» **Task prompt**
Repeat the records below exactly from the line containing "Charity fundraising" to the line containing "Воздухоотводчики автоматические", taking in both of those lines. Drop the pictures.

[Data extracted from a collection]
----------

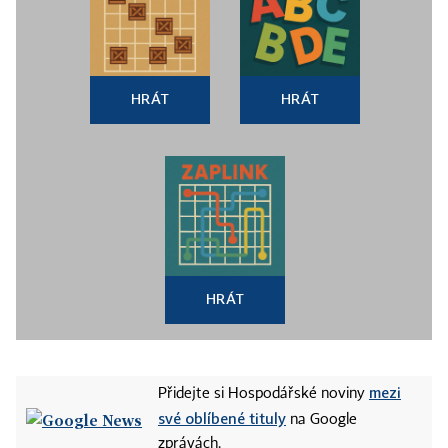
HRÁT
HRÁT
HRÁT
mezi
Přidejte si Hospodářské noviny
své oblíbené tituly
na Google
zprávách.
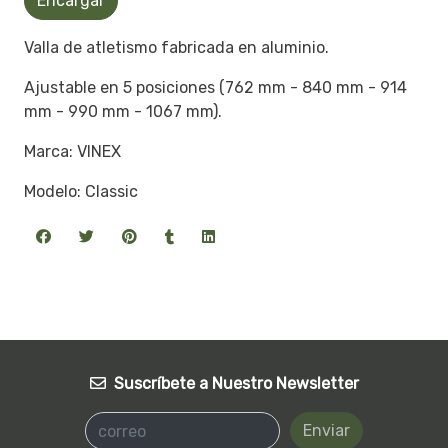
Encargar
Valla de atletismo fabricada en aluminio.
Ajustable en 5 posiciones (762 mm - 840 mm - 914
mm - 990 mm - 1067 mm).
Marca: VINEX
Modelo: Classic
Suscríbete a Nuestro Newsletter
Enviar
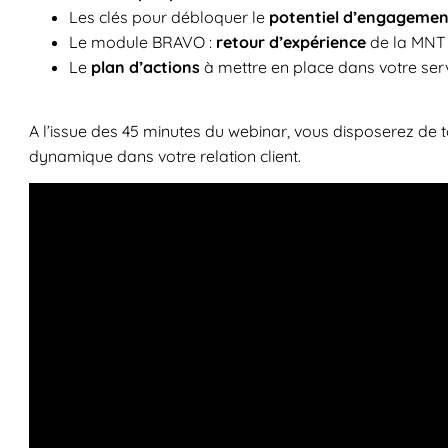
Les clés pour débloquer le
potentiel d’engagemen
Le module BRAVO :
retour d’expérience
de la MNT
Le
plan d’actions
à mettre en place dans votre serv
A l’issue des 45 minutes du webinar, vous disposerez de 
dynamique dans votre relation client.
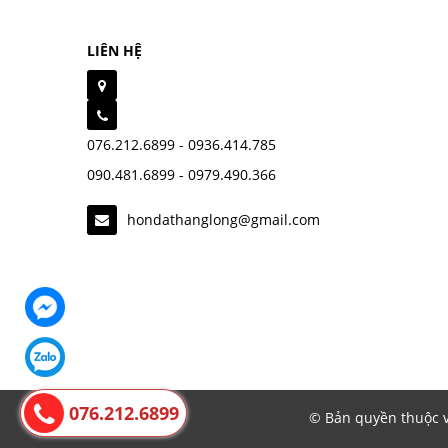
LIÊN HỆ
076.212.6899 - 0936.414.785
090.481.6899 - 0979.490.366
hondathanglong@gmail.com
076.212.6899
© Bản quyền thuộc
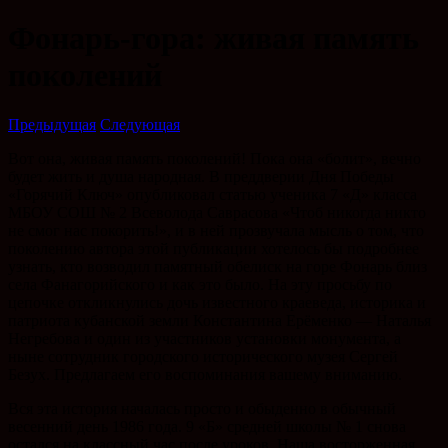
Фонарь-гора: живая память
поколений
Предыдущая
Следующая
Вот она, живая память поколений! Пока она «болит», вечно
будет жить и душа народная. В преддверии Дня Победы
«Горячий Ключ» опубликовал статью ученика 7 «Д» класса
МБОУ СОШ № 2 Всеволода Саврасова «Чтоб никогда никто
не смог нас покорить!», и в ней прозвучала мысль о том, что
поколению автора этой публикации хотелось бы подробнее
узнать, кто возводил памятный обелиск на горе Фонарь близ
села Фанагорийского и как это было. На эту просьбу по
цепочке откликнулись дочь известного краеведа, историка и
патриота кубанской земли Константина Ерёменко — Наталья
Негребова и один из участников установки монумента, а
ныне сотрудник городского исторического музея Сергей
Безух. Предлагаем его воспоминания вашему вниманию.
Вся эта история началась просто и обыденно в обычный
весенний день 1986 года. 9 «Б» средней школы № 1 снова
остался на классный час после уроков. Наша восторженная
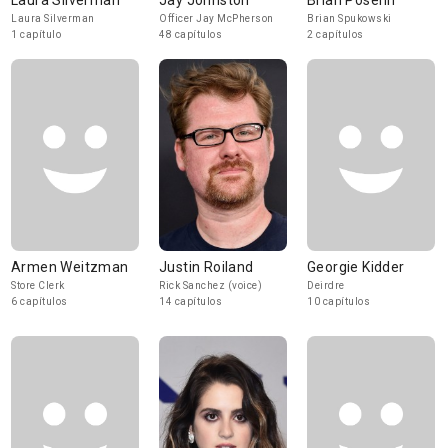
Laura Silverman
Jay Johnston
Brian Posehn
Laura Silverman
Officer Jay McPherson
Brian Spukowski
1 capítulo
48 capítulos
2 capítulos
Armen Weitzman
Justin Roiland
Georgie Kidder
Store Clerk
Rick Sanchez (voice)
Deirdre
6 capítulos
14 capítulos
10 capítulos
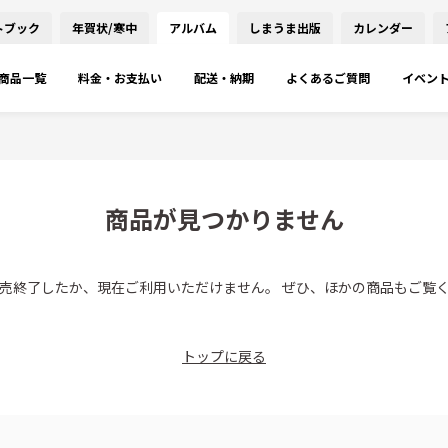
トブック
年賀状/寒中
アルバム
しまうま出版
カレンダー
商品一覧
料金・お支払い
配送・納期
よくあるご質問
イベン
商品が見つかりません
売終了したか、現在ご利用いただけません。 ぜひ、ほかの商品もご覧
トップに戻る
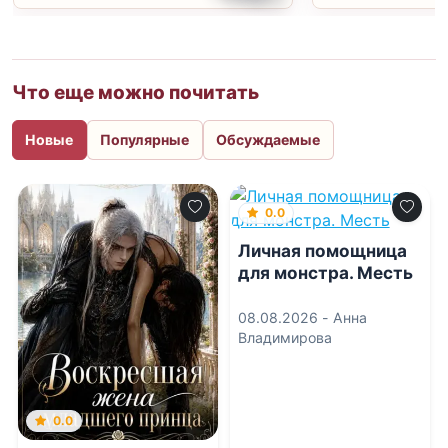
Что еще можно почитать
Новые
Популярные
Обсуждаемые
0.0
Личная помощница
для монстра. Месть
08.08.2026 -
Анна
Владимирова
0.0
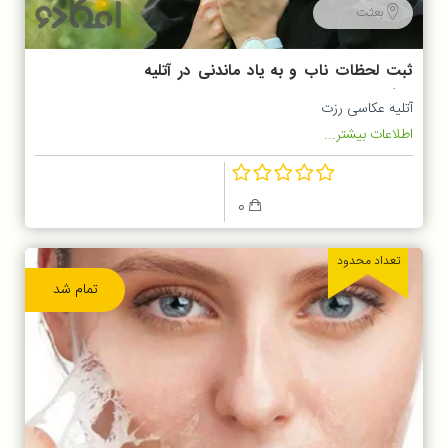
بعثت
ثبت لحظات ناب و به یاد ماندنی در آتلیه
حرفه ای رزت
آتلیه عکاسی رزت
اطلاعات بیشتر...
0
تعداد محدود
تمام شد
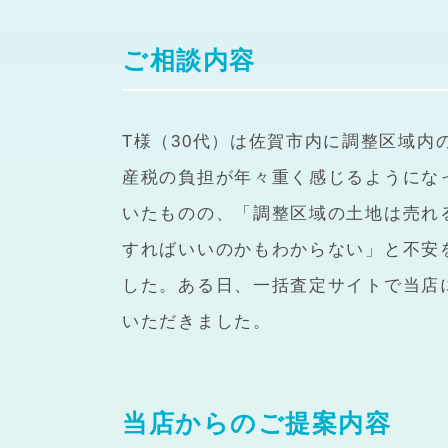
ご相談内容
T様（30代）は佐賀市内に調整区域
産税の負担が年々重く感じるようにな
いたものの、「調整区域の土地は売れ
すればいいのかもわからない」と不安
した。ある日、一括査定サイトで当店
いただきました。
当店からのご提案内容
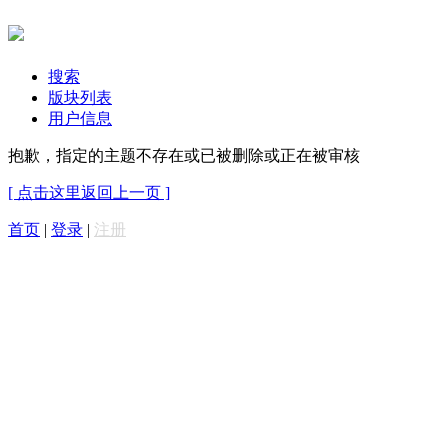
搜索
版块列表
用户信息
抱歉，指定的主题不存在或已被删除或正在被审核
[ 点击这里返回上一页 ]
首页
|
登录
|
注册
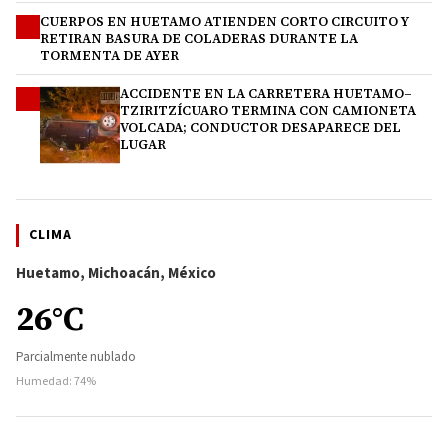
CUERPOS EN HUETAMO ATIENDEN CORTO CIRCUITO Y
3
RETIRAN BASURA DE COLADERAS DURANTE LA
TORMENTA DE AYER
ACCIDENTE EN LA CARRETERA HUETAMO–
4
TZIRITZÍCUARO TERMINA CON CAMIONETA
VOLCADA; CONDUCTOR DESAPARECE DEL
LUGAR
CLIMA
Huetamo, Michoacán, México
26°C
Parcialmente nublado
Humedad: 74%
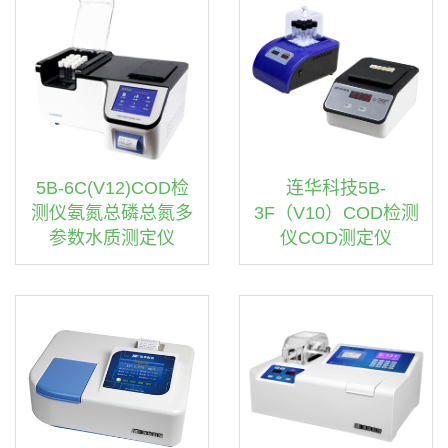
连华科技5B-
5B-6C(V12)COD检
3F（V10）COD检测
测仪氨氮总磷总氮多
仪COD测定仪
参数水质测定仪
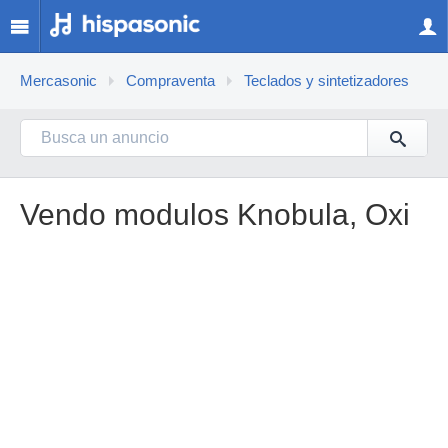
Mercasonic
Compraventa
Teclados y sintetizadores
Vendo modulos Knobula, Oxi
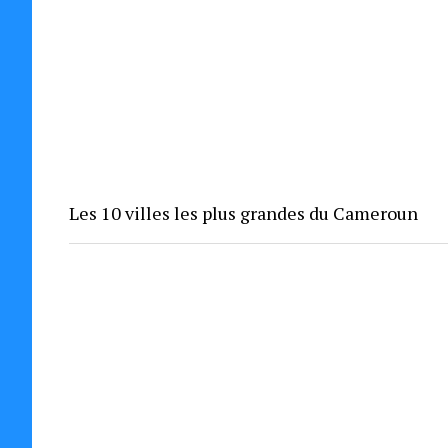
Les 10 villes les plus grandes du Cameroun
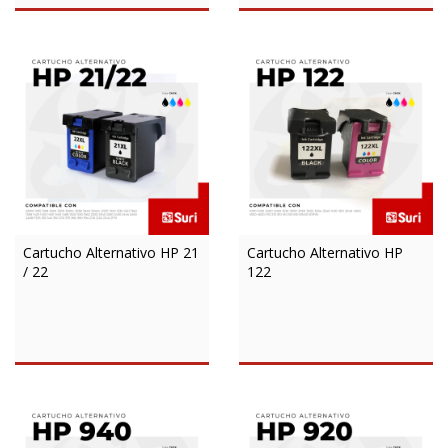
Cartucho Alternativo HP 21
Cartucho Alternativo HP
/ 22
122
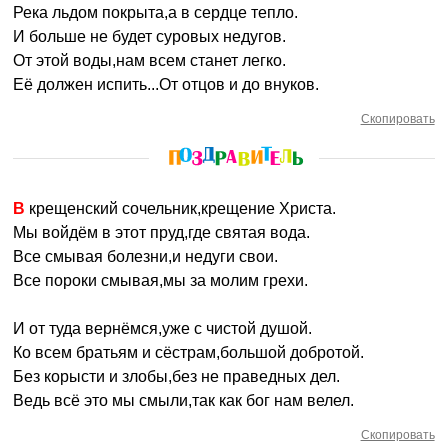
Река льдом покрыта,а в сердце тепло.
И больше не будет суровых недугов.
От этой воды,нам всем станет легко.
Её должен испить...От отцов и до внуков.
Скопировать
В крещенский сочельник,крещение Христа.
Мы войдём в этот пруд,где святая вода.
Все смывая болезни,и недуги свои.
Все пороки смывая,мы за молим грехи.
И от туда вернёмся,уже с чистой душой.
Ко всем братьям и сёстрам,большой добротой.
Без корысти и злобы,без не праведных дел.
Ведь всё это мы смыли,так как бог нам велел.
Скопировать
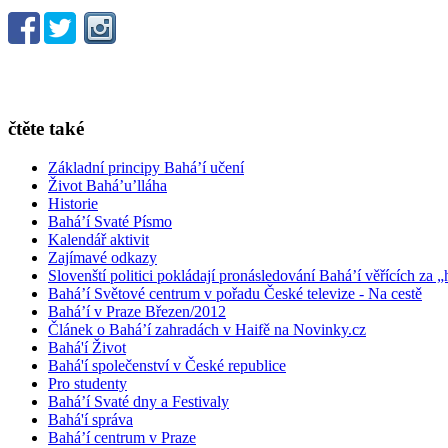
čtěte také
Základní principy Bahá’í učení
Život Bahá’u’lláha
Historie
Bahá’í Svaté Písmo
Kalendář aktivit
Zajímavé odkazy
Slovenští politici pokládají pronásledování Bahá’í věřících za „
Bahá’í Světové centrum v pořadu České televize - Na cestě
Bahá’í v Praze Březen/2012
Článek o Bahá’í zahradách v Haifě na Novinky.cz
Bahá'í Život
Bahá'í společenství v České republice
Pro studenty
Bahá’í Svaté dny a Festivaly
Bahá'í správa
Bahá’í centrum v Praze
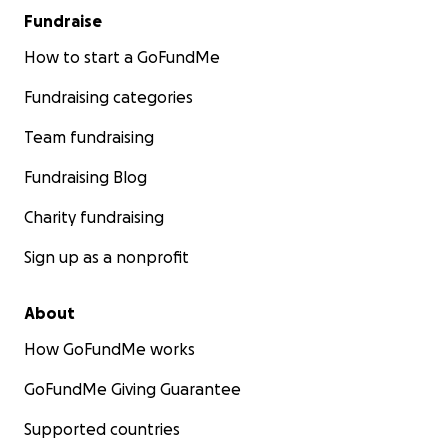
Fundraise
How to start a GoFundMe
Fundraising categories
Team fundraising
Fundraising Blog
Charity fundraising
Sign up as a nonprofit
About
How GoFundMe works
GoFundMe Giving Guarantee
Supported countries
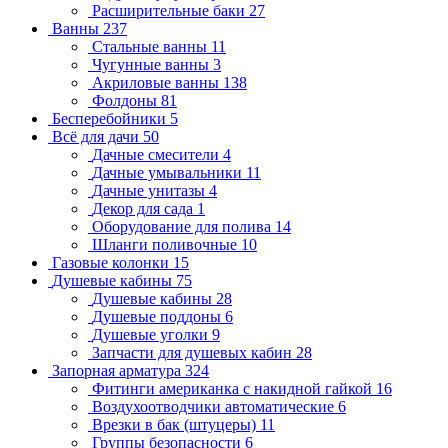
Расширительные баки
27
Ванны
237
Стальные ванны
11
Чугунные ванны
3
Акриловые ванны
138
Фолдоны
81
Бесперебойники
5
Всё для дачи
50
Дачные смесители
4
Дачные умывальники
11
Дачные унитазы
4
Декор для сада
1
Оборудование для полива
14
Шланги поливочные
10
Газовые колонки
15
Душевые кабины
75
Душевые кабины
28
Душевые поддоны
6
Душевые уголки
9
Запчасти для душевых кабин
28
Запорная арматура
324
Фитинги американка с накидной гайкой
16
Воздухоотводчики автоматические
6
Врезки в бак (штуцеры)
11
Группы безопасности
6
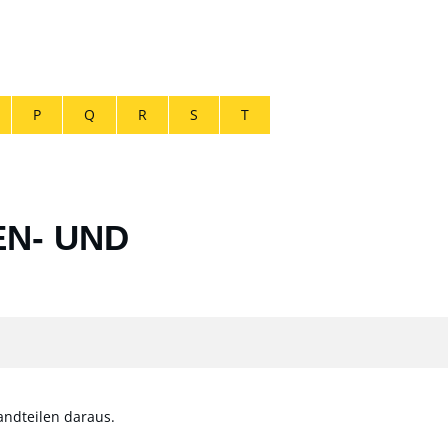
P
Q
R
S
T
EN- UND
andteilen daraus.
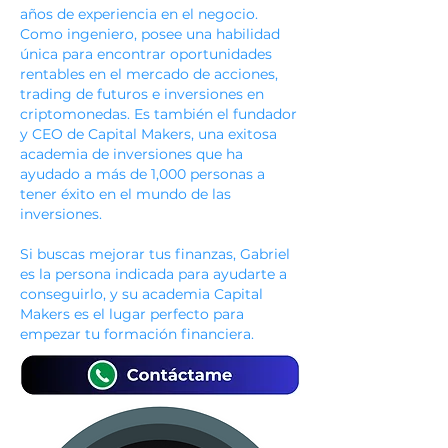
años de experiencia en el negocio.
Como ingeniero, posee una habilidad
única para encontrar oportunidades
rentables en el mercado de acciones,
trading de futuros e inversiones en
criptomonedas. Es también el fundador
y CEO de Capital Makers, una exitosa
academia de inversiones que ha
ayudado a más de 1,000 personas a
tener éxito en el mundo de las
inversiones.
Si buscas mejorar tus finanzas, Gabriel
es la persona indicada para ayudarte a
conseguirlo, y su academia Capital
Makers es el lugar perfecto para
empezar tu formación financiera.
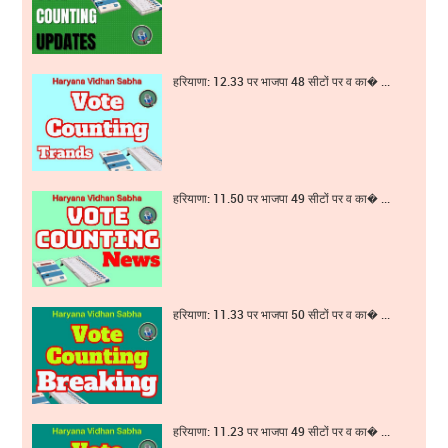
हरियाणा: 12.33 पर भाजपा 48 सीटों पर व का� ...
हरियाणा: 11.50 पर भाजपा 49 सीटों पर व का� ...
हरियाणा: 11.33 पर भाजपा 50 सीटों पर व का� ...
हरियाणा: 11.23 पर भाजपा 49 सीटों पर व का� ...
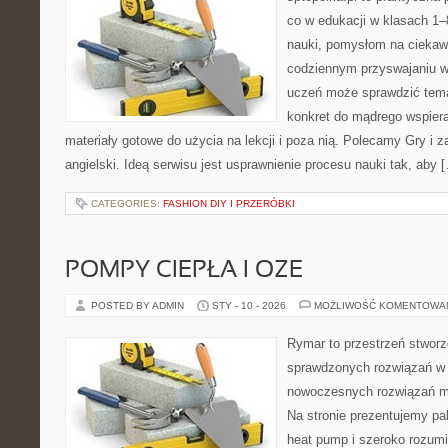
co w edukacji w klasach 1–
nauki, pomysłom na ciekaw
codziennym przyswajaniu w
uczeń może sprawdzić tema
konkret do mądrego wspiera
materiały gotowe do użycia na lekcji i poza nią. Polecamy Gry i 
angielski. Ideą serwisu jest usprawnienie procesu nauki tak, aby 
CATEGORIES:
FASHION DIY I PRZERÓBKI
POMPY CIEPŁA I OZE
POSTED BY ADMIN
STY - 10 - 2026
MOŻLIWOŚĆ KOMENTOWA
Rymar to przestrzeń stworz
sprawdzonych rozwiązań w 
nowoczesnych rozwiązań m
Na stronie prezentujemy pa
heat pump i szeroko rozumi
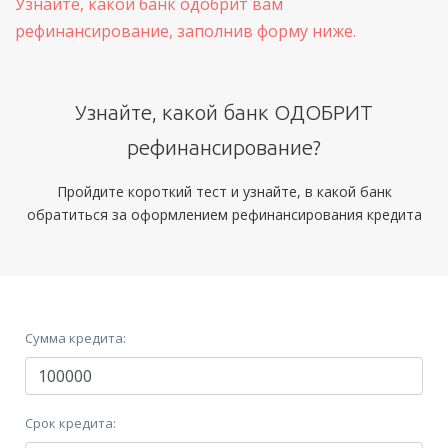
Узнайте, какой банк одобрит вам
рефинансирование, заполнив форму ниже.
Узнайте, какой банк ОДОБРИТ
рефинансирование?
Пройдите короткий тест и узнайте, в какой банк
обратиться за оформлением рефинансирования кредита
Сумма кредита:
Срок кредита:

----------

» **Reply**
Charity fundraising
Sign up as a nonprofit
About
How GoFundMe works
GoFundMe Giving Guarantee
Supported countries
Расширительные баки
27
Ванны
237
Стальные ванны
11
Чугунные ванны
3
Акриловые ванны
138
Фолдоны
81
Бесперебойники
5
Всё для дачи
50
Дачные смесители
4
Дачные умывальники
11
Дачные унитазы
4
Декор для сада
1
Оборудование для полива
14
Шланги поливочные
10
Газовые колонки
15
Душевые кабины
75
Душевые кабины
28
Душевые поддоны
6
Душевые уголки
9
Запчасти для душевых кабин
28
Запорная арматура
324
Фитинги американка с накидной гайкой
16
Воздухоотводчики автоматические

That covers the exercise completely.